けれど今は、俺も高良井もお互いに水着だ。俺からすれば全裸で抱き合っているに等しい。
ナンパ男の前へ飛び出した時は十分冷静だった頭が、ここにきて一気にパニック状態になっていた。
「しょうがないなー。じゃあ手を繋ぐくらいならいいでしょ?」
「そうしてくれ……そっちの方が気が楽だ」
だが、知らない男たちの前でする恋人繋ぎは、耐性のない俺にとってキスを公開するくらい恥ずかしかった。
「もういいか? いいよな?」
額と背中から汗がだらだら流れるのを感じる俺は、腕を振って振り切ろうとするのだが。
「やだー。離したくなーい」
えへへ、ととろけ切った顔をする高良井がそれを許さず、お互いの手は未だ繋がったままだった。
「私、慎治とくっついてる時が一番好き」
なんだなんだ、今日の高良井は普段よりずっと頭が悪そうだぞ。
そんな茶番みたいな光景を前にしたナンパ男たちに異変が起きる。
「やべ……なんかオレの方が照れくさくなってきた」
「女とくっつくだけでこれかよ。この初々しさ……なんか忘れてたよ……」
「あの頃のおれ、こんなゲーム感覚で女の子と仲良くなろうだなんて考えてなかったよなぁ……」
ナンパ男たちが勝手に悔い改め始めたと思ったら、すごすごと退散していく。
おそらく俺の姿に、自分たちが童貞だった頃を幻視でもしたのだろう。半分バカにされているようであまり納得がいかないが、無事に済んだのなら良しとするしかない。
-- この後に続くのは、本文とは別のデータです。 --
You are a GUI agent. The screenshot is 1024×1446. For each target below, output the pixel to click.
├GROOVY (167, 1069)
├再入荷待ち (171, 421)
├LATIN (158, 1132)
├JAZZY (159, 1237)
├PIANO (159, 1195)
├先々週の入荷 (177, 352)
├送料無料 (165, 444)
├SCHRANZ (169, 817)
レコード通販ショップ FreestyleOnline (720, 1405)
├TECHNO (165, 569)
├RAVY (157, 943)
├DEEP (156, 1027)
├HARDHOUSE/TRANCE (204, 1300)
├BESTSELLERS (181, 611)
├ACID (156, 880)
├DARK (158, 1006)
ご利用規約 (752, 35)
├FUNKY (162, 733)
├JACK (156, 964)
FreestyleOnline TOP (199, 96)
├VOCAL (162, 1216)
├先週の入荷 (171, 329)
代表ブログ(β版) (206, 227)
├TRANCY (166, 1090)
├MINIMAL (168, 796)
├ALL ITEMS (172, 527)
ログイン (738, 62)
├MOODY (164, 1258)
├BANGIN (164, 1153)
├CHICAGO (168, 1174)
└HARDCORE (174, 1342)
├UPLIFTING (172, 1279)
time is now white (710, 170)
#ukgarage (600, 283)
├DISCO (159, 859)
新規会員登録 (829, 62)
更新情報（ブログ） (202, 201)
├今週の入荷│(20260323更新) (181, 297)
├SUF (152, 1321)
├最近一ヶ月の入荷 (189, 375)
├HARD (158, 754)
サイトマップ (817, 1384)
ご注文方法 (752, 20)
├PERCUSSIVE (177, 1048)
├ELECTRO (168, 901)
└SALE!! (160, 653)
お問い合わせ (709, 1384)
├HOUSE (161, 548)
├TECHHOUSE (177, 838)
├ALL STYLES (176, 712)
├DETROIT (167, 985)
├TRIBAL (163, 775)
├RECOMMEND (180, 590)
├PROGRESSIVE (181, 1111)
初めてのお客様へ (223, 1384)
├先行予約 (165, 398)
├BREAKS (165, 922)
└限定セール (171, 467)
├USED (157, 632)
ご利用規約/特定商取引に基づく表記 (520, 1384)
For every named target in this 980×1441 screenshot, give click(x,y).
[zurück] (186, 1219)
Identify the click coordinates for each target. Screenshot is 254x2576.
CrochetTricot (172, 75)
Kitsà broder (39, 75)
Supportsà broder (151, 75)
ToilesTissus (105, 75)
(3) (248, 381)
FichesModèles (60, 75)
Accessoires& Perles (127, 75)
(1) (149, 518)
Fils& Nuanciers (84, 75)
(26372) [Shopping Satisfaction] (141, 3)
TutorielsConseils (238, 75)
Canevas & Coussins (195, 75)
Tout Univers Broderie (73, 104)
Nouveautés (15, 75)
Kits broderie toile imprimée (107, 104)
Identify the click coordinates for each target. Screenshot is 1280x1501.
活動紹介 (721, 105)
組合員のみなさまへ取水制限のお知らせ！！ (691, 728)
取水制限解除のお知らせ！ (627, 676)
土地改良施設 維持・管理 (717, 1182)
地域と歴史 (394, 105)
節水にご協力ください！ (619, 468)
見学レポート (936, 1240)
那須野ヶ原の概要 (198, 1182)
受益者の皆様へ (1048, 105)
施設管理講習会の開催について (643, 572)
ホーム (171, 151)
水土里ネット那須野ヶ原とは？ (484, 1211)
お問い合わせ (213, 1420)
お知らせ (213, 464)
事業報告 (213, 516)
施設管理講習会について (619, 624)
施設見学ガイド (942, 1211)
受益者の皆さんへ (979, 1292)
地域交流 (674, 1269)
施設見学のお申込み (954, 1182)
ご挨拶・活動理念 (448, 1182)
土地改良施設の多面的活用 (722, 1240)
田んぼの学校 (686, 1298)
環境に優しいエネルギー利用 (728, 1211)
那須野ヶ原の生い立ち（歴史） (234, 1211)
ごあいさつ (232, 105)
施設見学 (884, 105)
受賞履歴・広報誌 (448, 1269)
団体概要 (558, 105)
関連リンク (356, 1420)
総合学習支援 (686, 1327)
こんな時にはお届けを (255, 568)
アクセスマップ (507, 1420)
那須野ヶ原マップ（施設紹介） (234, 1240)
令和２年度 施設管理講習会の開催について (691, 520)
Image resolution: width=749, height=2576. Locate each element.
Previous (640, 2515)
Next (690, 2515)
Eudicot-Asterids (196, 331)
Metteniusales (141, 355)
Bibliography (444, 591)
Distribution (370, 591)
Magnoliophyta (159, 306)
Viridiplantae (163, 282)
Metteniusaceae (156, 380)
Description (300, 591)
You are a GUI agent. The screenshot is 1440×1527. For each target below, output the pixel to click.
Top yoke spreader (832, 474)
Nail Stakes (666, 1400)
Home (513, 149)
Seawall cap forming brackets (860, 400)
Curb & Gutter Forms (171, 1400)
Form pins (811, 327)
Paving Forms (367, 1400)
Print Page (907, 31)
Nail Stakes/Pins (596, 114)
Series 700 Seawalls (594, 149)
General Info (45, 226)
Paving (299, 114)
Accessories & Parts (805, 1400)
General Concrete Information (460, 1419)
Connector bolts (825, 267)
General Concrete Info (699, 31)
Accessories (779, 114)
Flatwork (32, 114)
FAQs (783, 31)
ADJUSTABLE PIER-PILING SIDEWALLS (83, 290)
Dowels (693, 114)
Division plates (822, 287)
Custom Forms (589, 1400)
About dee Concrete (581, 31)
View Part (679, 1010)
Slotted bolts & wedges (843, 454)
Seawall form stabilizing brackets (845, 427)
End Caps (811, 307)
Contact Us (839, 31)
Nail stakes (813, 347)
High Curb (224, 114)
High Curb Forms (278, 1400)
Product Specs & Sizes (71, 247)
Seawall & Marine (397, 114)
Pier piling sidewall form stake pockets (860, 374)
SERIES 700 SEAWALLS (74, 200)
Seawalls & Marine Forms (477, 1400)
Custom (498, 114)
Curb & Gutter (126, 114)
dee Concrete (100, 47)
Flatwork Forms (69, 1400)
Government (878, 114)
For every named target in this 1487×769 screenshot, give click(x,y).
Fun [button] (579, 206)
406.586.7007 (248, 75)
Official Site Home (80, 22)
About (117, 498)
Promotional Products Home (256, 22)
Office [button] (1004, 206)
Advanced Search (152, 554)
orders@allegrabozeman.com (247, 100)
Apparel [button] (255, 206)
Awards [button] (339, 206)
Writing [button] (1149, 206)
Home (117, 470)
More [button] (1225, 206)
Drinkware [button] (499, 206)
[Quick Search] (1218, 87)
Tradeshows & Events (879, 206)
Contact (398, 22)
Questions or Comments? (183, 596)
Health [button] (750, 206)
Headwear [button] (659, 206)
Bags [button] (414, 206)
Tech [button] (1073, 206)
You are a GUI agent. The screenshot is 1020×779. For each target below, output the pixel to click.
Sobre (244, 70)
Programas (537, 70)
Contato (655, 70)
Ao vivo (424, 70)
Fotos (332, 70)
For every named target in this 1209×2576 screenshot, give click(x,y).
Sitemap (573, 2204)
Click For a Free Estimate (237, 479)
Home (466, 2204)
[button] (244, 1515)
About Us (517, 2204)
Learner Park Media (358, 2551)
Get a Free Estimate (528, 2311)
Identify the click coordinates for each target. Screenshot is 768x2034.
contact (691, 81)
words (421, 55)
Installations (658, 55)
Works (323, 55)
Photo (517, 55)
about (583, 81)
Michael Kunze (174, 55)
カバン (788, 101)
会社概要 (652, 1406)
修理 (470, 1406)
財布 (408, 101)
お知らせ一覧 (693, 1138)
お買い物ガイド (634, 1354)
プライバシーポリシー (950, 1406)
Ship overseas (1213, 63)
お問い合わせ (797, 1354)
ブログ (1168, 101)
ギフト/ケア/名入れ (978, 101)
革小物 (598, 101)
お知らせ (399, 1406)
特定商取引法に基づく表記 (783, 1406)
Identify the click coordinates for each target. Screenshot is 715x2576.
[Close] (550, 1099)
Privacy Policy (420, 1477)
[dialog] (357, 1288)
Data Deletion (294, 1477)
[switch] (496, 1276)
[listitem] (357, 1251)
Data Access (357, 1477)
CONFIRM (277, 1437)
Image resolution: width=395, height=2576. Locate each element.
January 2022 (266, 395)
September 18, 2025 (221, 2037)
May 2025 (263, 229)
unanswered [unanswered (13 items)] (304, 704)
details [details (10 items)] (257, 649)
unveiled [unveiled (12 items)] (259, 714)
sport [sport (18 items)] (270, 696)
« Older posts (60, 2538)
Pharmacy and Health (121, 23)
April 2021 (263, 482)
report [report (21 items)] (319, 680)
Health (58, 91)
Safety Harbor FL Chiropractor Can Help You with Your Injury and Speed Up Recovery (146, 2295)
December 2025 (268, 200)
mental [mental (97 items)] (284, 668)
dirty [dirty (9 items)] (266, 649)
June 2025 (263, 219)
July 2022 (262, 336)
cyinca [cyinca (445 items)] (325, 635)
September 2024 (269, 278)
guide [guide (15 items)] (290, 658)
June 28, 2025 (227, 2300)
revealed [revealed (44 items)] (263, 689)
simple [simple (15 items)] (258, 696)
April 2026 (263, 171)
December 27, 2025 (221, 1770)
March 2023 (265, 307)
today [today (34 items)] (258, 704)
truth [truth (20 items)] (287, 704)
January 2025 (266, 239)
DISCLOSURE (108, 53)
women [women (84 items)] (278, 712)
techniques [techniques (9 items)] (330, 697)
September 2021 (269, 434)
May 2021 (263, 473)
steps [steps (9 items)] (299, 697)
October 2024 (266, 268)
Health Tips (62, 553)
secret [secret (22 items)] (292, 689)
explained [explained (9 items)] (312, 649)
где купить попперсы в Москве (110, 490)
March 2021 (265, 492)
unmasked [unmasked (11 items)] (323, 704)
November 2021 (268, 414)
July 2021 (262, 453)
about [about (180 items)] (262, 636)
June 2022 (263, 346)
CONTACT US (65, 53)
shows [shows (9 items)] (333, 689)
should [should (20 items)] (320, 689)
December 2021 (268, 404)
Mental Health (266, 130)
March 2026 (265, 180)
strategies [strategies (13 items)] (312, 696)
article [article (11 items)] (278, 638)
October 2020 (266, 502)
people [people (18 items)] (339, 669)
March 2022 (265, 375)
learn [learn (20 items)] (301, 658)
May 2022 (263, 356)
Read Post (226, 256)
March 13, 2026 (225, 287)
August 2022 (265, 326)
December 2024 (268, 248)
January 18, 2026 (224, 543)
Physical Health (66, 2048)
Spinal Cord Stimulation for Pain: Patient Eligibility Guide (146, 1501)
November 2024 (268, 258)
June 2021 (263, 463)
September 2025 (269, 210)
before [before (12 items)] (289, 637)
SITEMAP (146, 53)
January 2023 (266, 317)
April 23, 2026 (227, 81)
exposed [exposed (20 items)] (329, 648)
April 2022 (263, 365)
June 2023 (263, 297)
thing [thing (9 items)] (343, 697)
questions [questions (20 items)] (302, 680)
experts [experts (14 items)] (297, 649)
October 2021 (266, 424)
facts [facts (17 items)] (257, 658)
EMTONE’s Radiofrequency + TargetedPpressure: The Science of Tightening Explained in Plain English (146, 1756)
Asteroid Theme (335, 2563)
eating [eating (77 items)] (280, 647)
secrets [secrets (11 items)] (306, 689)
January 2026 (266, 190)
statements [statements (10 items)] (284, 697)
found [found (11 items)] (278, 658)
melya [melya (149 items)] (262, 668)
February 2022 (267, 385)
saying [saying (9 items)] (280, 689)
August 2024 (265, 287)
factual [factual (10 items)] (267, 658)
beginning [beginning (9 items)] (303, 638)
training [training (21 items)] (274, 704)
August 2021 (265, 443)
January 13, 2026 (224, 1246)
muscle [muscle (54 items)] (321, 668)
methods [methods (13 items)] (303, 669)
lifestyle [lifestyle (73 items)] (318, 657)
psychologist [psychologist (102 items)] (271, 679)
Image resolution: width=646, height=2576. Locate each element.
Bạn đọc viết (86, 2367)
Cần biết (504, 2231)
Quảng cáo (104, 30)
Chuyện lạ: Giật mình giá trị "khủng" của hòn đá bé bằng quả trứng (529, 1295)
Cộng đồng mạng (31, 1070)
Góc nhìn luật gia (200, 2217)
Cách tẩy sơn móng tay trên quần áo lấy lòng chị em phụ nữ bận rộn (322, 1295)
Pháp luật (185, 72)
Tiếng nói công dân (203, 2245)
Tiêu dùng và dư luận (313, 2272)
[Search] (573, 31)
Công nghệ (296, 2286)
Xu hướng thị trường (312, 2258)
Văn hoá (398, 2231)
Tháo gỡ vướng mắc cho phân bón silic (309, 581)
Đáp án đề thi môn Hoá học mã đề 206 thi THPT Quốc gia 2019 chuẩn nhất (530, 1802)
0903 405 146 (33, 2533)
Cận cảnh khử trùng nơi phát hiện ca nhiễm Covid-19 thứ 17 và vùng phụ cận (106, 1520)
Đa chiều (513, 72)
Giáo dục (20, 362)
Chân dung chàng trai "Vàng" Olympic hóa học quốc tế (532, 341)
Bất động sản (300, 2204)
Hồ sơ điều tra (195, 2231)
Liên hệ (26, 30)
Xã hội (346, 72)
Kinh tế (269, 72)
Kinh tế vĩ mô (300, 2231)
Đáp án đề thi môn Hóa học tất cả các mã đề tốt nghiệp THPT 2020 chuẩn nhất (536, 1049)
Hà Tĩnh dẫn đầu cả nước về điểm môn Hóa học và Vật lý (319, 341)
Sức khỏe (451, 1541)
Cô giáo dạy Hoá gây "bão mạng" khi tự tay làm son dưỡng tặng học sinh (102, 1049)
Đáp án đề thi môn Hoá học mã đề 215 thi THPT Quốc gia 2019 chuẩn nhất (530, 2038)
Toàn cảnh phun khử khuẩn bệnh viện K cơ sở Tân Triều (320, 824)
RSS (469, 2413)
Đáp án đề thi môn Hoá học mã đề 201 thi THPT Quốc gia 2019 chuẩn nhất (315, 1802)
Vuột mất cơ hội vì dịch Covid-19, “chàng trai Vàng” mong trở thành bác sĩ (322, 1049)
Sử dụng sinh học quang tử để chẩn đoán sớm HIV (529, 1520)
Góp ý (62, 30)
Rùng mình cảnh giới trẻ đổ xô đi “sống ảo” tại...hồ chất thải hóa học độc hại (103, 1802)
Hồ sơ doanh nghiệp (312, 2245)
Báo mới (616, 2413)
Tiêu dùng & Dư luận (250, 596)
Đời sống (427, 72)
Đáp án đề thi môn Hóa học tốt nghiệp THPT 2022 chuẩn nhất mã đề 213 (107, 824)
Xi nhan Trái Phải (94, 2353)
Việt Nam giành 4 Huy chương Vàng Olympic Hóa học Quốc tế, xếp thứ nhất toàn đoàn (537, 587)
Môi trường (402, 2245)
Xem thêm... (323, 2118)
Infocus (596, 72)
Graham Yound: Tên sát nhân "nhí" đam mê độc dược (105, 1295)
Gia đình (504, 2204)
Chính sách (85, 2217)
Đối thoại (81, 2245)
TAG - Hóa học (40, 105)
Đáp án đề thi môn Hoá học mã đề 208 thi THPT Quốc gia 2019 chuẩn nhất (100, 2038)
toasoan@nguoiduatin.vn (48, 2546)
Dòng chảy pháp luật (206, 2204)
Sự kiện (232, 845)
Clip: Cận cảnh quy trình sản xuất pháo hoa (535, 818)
めちゃくちゃ恥ずかしかったけれど、こうなることを予想していた高良井なりの作戦……だったのだろうか?
「高良井さん、高良井さん、もういなくなったから……」
「なにが?」
「なにが、って。高良井さんをナンパしてた人たちだよ」
「そんな人、いたっけ?」
高良井は、ひなたぼっこをする猫みたいな顔で俺にくっつきっぱなしだった。
これは無理にでも引っ張っていかないとずっとこんな調子だろうな。
「行こう。紡希が腹を空かせてる」
「あ、そうだ。紡希ちゃん。なんか待たせちゃってごめんね」
紡希、と聞いて我に返った高良井を前にして、高良井なりに紡希のことを大事にしているのだ、とわかり、俺は安堵した。
これで紡希のことまで無視して自分の世界に入るようだったら、どうなっていたかわからないもんな。